Author of "Leprechauns" here.

I'm not sure I follow you in the above sentence. What happened time and again in my investigations was that I would find a citation (in McConnell or in Boehm or elsewhere) that was metaphorically accompanied with the statement "this here is a solid piece of land in the swamp".

When I got there, however, what I found was, in fact, just more swamp.

It takes a higher standard of proof to demonstrate that something is solid ground than to demonstrate there's a flaw in it. That may be unfair, but it's why scientists need a lot of training.

To take just one example, Graham mentions the Hughes Aircraft study, cited (by McConnell and others) in support of the usual "exponential" curve for defect cost (as "Willis, Ron R., et al, 1998").

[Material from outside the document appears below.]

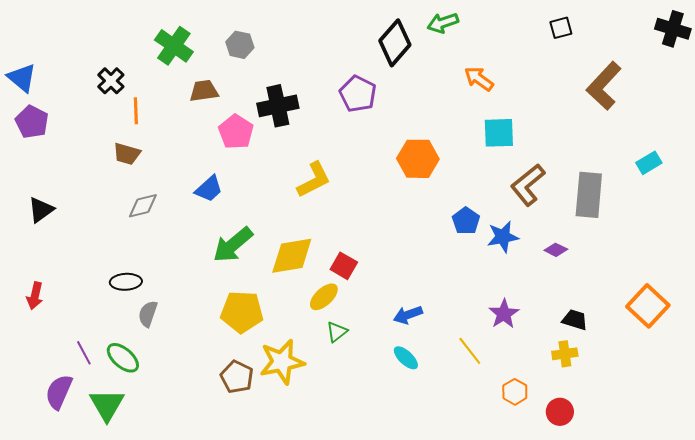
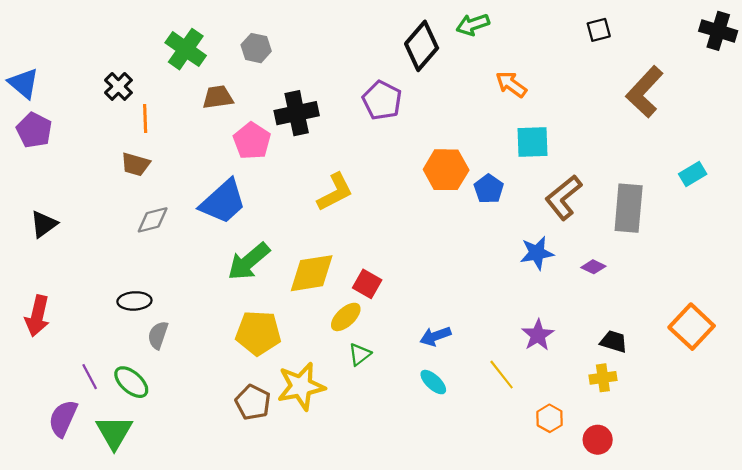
blue trapezoid: (209, 189) -> (223, 202), size x1.6
blue pentagon: (466, 221) -> (489, 189), moved
red arrow: (35, 296) -> (37, 316), size x1.4

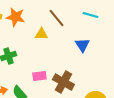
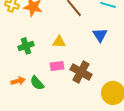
yellow triangle: (41, 34) -> (59, 42), moved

When you actually read that paper - which is both one of the easiest to obtain and one that has the more detailed data about what was studied and how - and look for the raw data, you find numbers that do not obey an exponential law OR a monotonic increase. For one column for instance the numbers in fact vary within a narrow range .36 to 2.00 with two maxima at the "Coding" and "Functional test" phases, dropping off before, between and after. In a different column the costs vary only by a factor of two between Unit Test and System Test, by a factor of less than four between Code and System Test. The exponential rise is generally not true for the pre-1991 period; some post-1991 measurements get closer, but many do not.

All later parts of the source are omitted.